Les cours du pétrole ont fini la journée de mercredi sans direction, sous-pression devant l'augmentation des stocks aux États-Unis en dépit des inquiétudes suscitées par les opérations militaires en Syrie.

Mis à jour le 30 sept. 2015
AGENCE FRANCE-PRESSE

Le cours du baril de «light sweet crude» (WTI) pour livraison en novembre a cédé 14 cents à 45,09 dollars sur le New York Mercantile Exchange (Nymex), poursuivant son évolution en dents de scie.

À Londres en revanche le baril de Brent de la mer du Nord pour livraison en novembre a fini à 48,37 dollars, en hausse de 14 cents, sur l'Intercontinental Exchange (ICE) de Londres.

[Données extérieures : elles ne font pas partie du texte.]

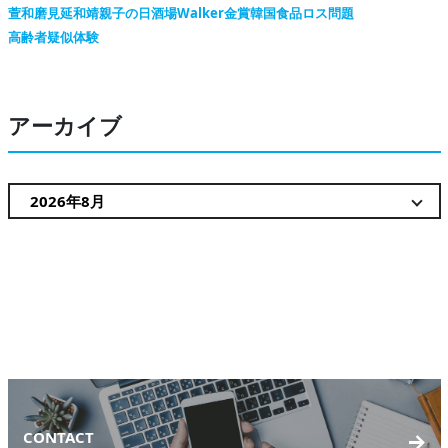
萱和磨
見延和靖
親子の日
酒場Walker
金賞
韓国
食品ロス問題
高齢者疑似体験
アーカイブ
CONTACT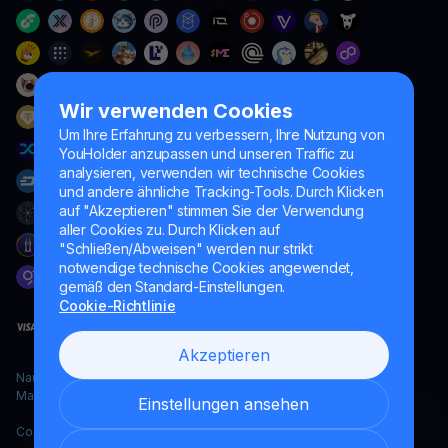
Wir verwenden Cookies
Um Ihre Erfahrung zu verbessern, Ihre Nutzung von
YouHolder anzupassen und unseren Traffic zu
analysieren, verwenden wir technische Cookies
und andere ähnliche Tracking-Tools. Durch Klicken
auf "Akzeptieren" stimmen Sie der Verwendung
aller Cookies zu. Durch Klicken auf
"Schließen/Abweisen" werden nur strikt
notwendige technische Cookies angewendet,
gemäß den Standard-Einstellungen.
Cookie-Richtlinie
Akzeptieren
Naumard LTD. – ausschließlich für IT-Entwicklung, Forschung und
Marketingzwecke
Einstellungen ansehen
Copyright YouHodler, 2026.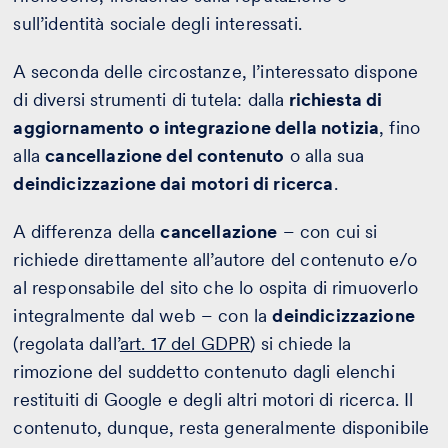
sull’identità sociale degli interessati.
A seconda delle circostanze, l’interessato dispone
di diversi strumenti di tutela: dalla
richiesta di
aggiornamento o integrazione della notizia
, fino
alla
cancellazione del contenuto
o alla sua
deindicizzazione dai motori di ricerca
.
A differenza della
cancellazione
– con cui si
richiede direttamente all’autore del contenuto e/o
al responsabile del sito che lo ospita di rimuoverlo
integralmente dal web – con la
deindicizzazione
(regolata dall’
art. 17 del GDPR
) si chiede la
rimozione del suddetto contenuto dagli elenchi
restituiti di Google e degli altri motori di ricerca. Il
contenuto, dunque, resta generalmente disponibile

Le marché américain a hésité une bonne partie de la séance, semblant ne pas trop savoir comment réagir aux chiffres du ministère de l'Énergie (DoE): lors de la semaine achevée le 25 septembre, les réserves commerciales de brut ont progressé de 4 millions de barils pour atteindre 457,9 millions de barils, alors que les experts interrogés par l'agence Bloomberg s'attendaient à ce qu'elles restent stables.

Mais les marchés s'étaient, semble-t-il, préparés à une hausse plus importante, car la fédération professionnelle American Petroleum Institute (API) avait tablé mardi soir sur un gonflement de 4,6 millions de barils, et dans un premier temps les cours se sont un peu redressés.

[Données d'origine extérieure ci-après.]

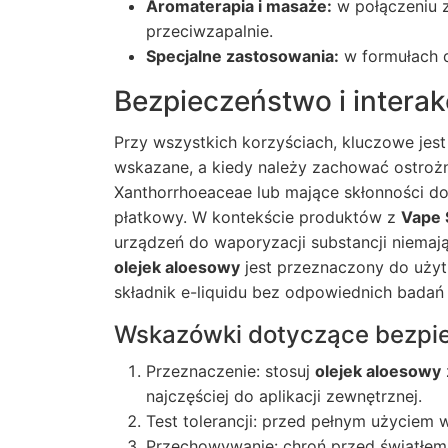
Aromaterapia i masaże:
w połączeniu z
przeciwzapalnie.
Specjalne zastosowania:
w formułach d
Bezpieczeństwo i interak
Przy wszystkich korzyściach, kluczowe jes
wskazane, a kiedy należy zachować ostrożno
Xanthorrhoeaceae lub mające skłonności d
płatkowy. W kontekście produktów z
Vape 
urządzeń do waporyzacji substancji niemaj
olejek aloesowy
jest przeznaczony do użyt
składnik e-liquidu bez odpowiednich badań 
Wskazówki dotyczące bezpi
Przeznaczenie: stosuj
olejek aloesowy
najczęściej do aplikacji zewnętrznej.
Test tolerancji: przed pełnym użyciem 
Przechowywanie: chroń przed światłem 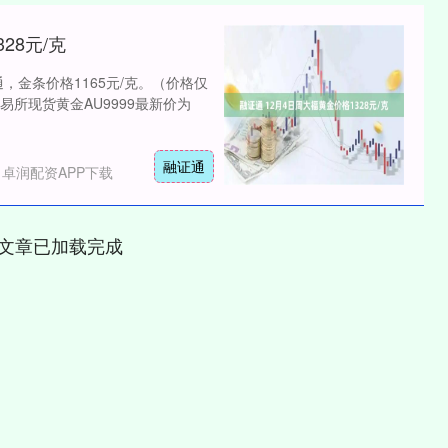
28元/克
通，金条价格1165元/克。（价格仅
所现货黄金AU9999最新价为
融证通
卓润配资APP下载
文章已加载完成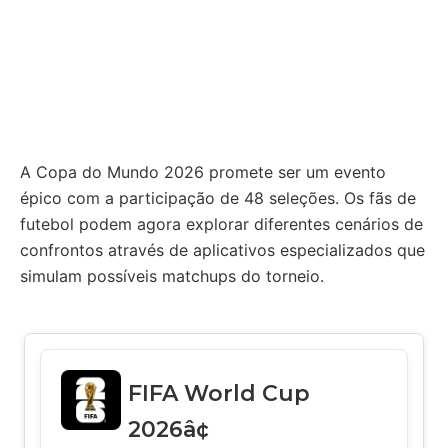
A Copa do Mundo 2026 promete ser um evento
épico com a participação de 48 seleções. Os fãs de
futebol podem agora explorar diferentes cenários de
confrontos através de aplicativos especializados que
simulam possíveis matchups do torneio.
FIFA World Cup
2026â¢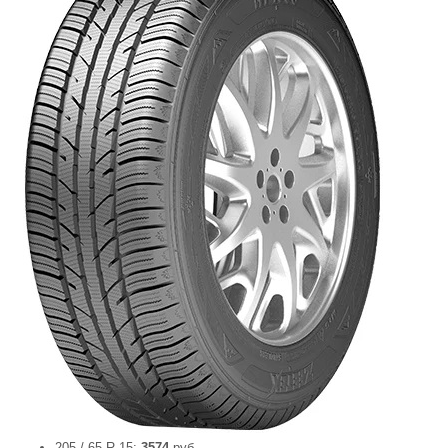
205 / 65 R 15:
3574
руб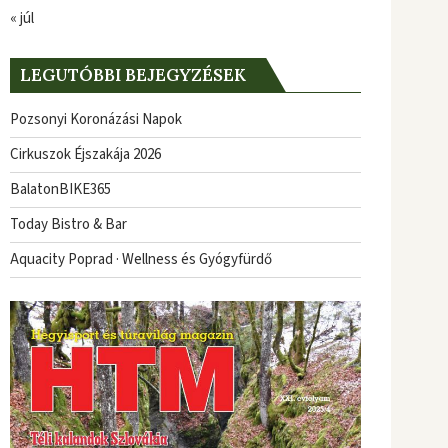
« júl
LEGUTÓBBI BEJEGYZÉSEK
Pozsonyi Koronázási Napok
Cirkuszok Éjszakája 2026
BalatonBIKE365
Today Bistro & Bar
Aquacity Poprad · Wellness és Gyógyfürdő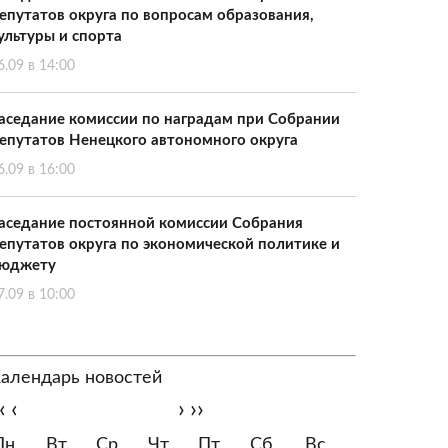
епутатов округа по вопросам образования,
ультуры и спорта
6.09 в 14:00
аседание комиссии по наградам при Собрании
епутатов Ненецкого автономного округа
6.09 в 16:00
аседание постоянной комиссии Собрания
епутатов округа по экономической политике и
юджету
7.09 в 10:00
алендарь новостей
‹
‹
›
››
Пн
Вт
Ср
Чт
Пт
Сб
Вс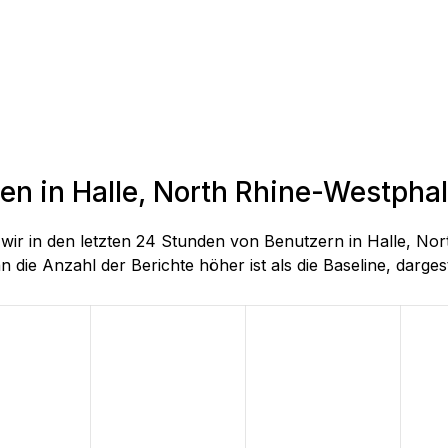
en in Halle, North Rhine-Westphal
e wir in den letzten 24 Stunden von Benutzern in Halle, 
 die Anzahl der Berichte höher ist als die Baseline, dargeste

Par ailleurs la production est repartie en baisse, tout comme les stocks de Cushing (Oklahoma, sud) qui servent de référence au WTI.

Au total, «la hausse surprise des stocks de pétrole brut (aux États-Unis) n'a pas constitué un réel élément perturbateur», notait Christopher Dembik, analyste chez Saxo Bank.

En revanche, le lancement de premières frappes de l'aviation russe en Syrie, trois jours après des bombardements français, a inquiété, et apporté un peu de soutien aux cours.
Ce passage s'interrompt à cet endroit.